START Extracted records
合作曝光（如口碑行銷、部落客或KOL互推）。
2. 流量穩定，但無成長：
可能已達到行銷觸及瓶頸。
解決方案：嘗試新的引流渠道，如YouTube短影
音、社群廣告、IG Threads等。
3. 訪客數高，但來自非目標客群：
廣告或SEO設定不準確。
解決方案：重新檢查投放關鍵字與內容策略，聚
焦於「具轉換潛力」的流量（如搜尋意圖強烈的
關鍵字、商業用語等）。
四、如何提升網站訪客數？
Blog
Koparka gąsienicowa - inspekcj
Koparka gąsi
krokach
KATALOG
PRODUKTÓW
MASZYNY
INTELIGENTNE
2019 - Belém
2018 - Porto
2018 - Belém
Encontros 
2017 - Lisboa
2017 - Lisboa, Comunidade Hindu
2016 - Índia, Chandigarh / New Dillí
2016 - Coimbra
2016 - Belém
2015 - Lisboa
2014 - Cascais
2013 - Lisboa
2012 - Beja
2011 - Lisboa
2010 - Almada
END Extracted records
START Extracted records
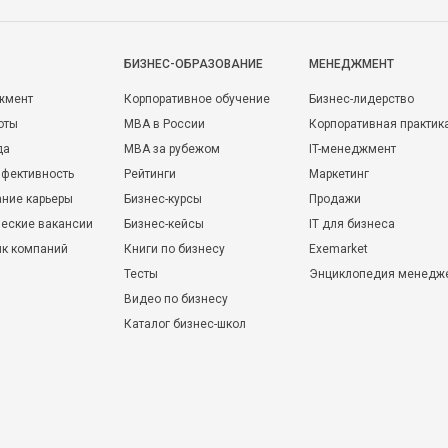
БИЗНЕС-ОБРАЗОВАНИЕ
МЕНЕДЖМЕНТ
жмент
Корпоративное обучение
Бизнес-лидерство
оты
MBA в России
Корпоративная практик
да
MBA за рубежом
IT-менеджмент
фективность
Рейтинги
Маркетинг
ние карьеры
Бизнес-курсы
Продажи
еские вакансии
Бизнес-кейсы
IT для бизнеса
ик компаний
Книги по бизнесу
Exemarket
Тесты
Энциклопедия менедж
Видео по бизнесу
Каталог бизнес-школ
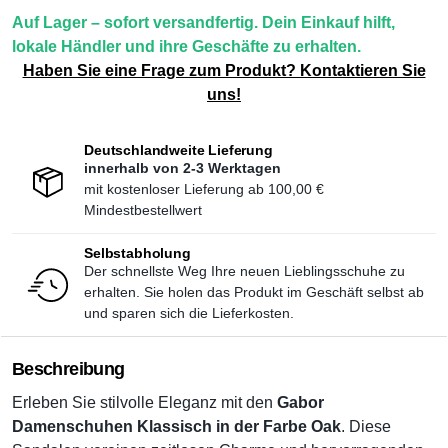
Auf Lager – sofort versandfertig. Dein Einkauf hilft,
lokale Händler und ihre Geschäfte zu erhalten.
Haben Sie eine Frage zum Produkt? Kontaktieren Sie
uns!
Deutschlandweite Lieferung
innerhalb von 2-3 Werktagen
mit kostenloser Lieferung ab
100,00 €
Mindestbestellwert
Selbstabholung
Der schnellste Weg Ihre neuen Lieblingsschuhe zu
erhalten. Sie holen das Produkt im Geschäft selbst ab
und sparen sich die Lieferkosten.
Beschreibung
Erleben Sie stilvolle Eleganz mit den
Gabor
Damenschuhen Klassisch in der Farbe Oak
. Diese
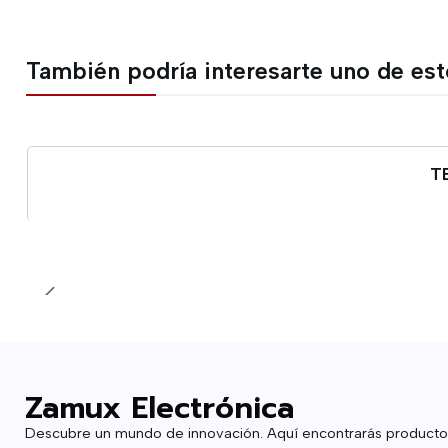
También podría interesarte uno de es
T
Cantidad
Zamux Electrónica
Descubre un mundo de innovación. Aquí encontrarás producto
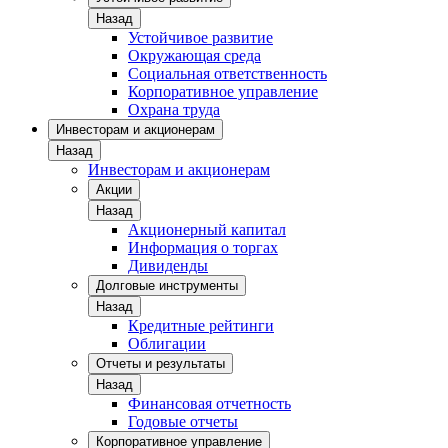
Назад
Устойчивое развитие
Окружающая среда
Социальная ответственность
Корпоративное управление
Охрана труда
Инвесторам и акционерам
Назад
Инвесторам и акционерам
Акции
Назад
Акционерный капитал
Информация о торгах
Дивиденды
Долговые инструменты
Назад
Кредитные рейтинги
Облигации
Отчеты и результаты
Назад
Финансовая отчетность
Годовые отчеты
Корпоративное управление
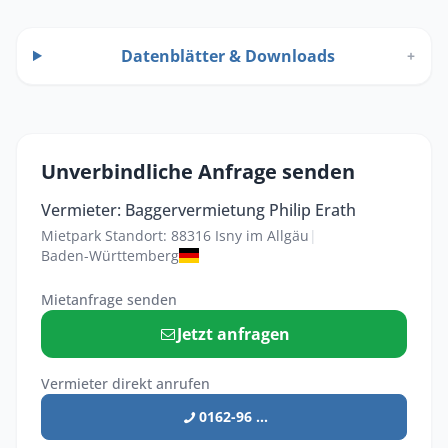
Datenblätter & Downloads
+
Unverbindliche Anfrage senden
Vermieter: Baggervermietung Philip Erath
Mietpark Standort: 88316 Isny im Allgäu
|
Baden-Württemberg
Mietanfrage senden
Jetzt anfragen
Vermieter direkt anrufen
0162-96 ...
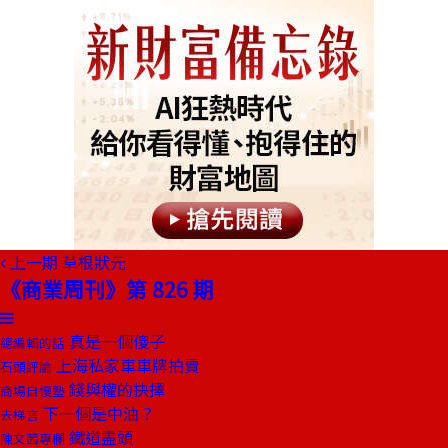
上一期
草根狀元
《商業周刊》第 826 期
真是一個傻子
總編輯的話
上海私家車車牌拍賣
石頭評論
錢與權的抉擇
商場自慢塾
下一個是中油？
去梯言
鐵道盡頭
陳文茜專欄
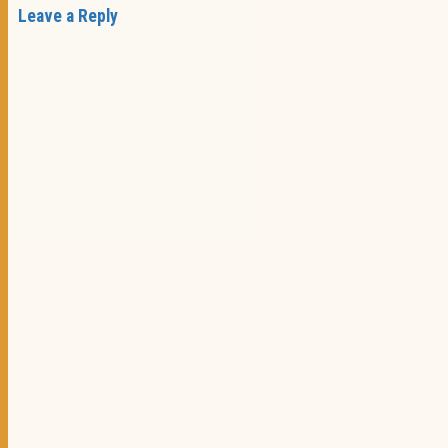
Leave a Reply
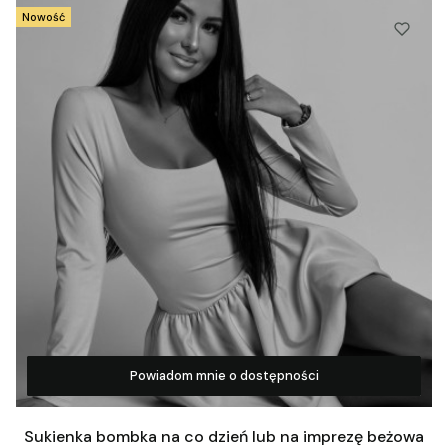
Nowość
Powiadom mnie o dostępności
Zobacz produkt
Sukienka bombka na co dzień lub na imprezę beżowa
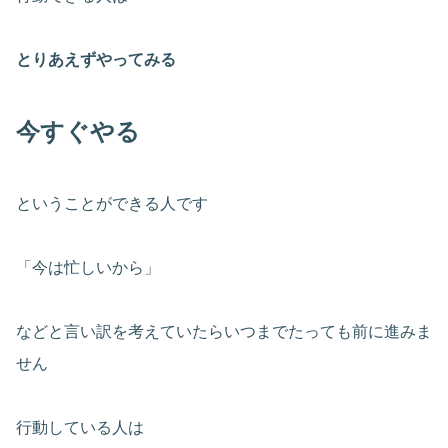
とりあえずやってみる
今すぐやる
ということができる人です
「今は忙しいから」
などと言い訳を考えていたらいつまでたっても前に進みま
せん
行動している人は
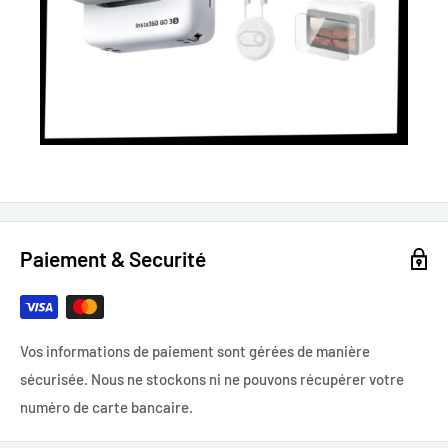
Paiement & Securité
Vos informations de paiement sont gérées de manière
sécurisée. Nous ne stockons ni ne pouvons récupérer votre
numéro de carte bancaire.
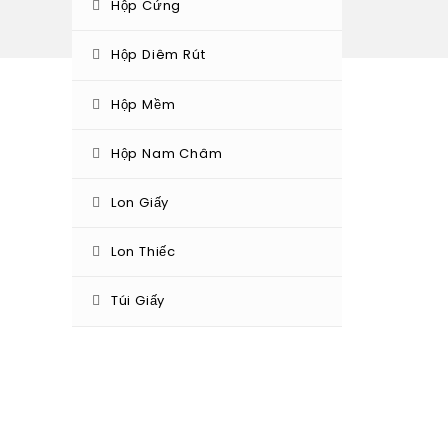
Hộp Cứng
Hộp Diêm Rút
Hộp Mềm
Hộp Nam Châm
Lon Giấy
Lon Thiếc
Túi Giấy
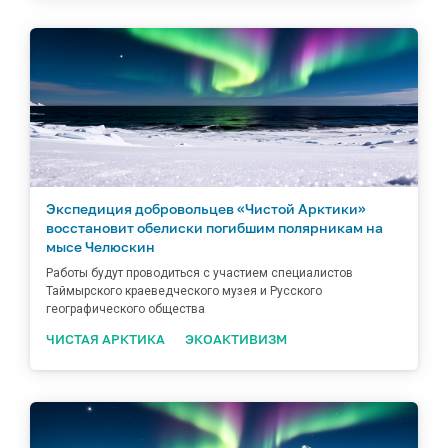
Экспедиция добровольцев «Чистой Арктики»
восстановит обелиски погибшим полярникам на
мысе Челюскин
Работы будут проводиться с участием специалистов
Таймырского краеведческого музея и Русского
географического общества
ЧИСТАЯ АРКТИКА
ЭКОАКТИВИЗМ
END Extracted records
START Extracted records
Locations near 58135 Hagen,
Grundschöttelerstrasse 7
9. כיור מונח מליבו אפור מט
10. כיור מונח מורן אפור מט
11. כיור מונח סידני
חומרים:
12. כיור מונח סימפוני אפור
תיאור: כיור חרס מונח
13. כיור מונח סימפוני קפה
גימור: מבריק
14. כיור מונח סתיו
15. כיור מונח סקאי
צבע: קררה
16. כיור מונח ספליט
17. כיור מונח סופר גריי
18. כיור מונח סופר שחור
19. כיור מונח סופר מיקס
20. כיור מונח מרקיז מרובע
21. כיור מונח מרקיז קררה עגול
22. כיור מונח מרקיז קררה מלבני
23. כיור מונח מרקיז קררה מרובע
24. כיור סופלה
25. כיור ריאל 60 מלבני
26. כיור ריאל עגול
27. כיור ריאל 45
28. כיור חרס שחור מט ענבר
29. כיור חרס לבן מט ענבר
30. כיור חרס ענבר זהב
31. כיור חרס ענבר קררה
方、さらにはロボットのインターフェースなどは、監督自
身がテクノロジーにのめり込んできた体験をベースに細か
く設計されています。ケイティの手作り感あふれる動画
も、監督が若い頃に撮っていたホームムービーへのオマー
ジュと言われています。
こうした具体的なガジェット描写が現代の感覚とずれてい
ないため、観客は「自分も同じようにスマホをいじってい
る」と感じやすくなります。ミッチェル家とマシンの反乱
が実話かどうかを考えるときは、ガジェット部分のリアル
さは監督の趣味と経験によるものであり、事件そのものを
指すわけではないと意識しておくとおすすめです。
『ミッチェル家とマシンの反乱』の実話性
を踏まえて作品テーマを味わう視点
END Extracted records
- [Your objective] From the records above, copy out the line with "2015 - Lisboa", the line with "2010 - Almada", and every line between them, word for word.

- [Task solution]
2015 - Lisboa
2014 - Cascais
2013 - Lisboa
2012 - Beja
2011 - Lisboa
2010 - Almada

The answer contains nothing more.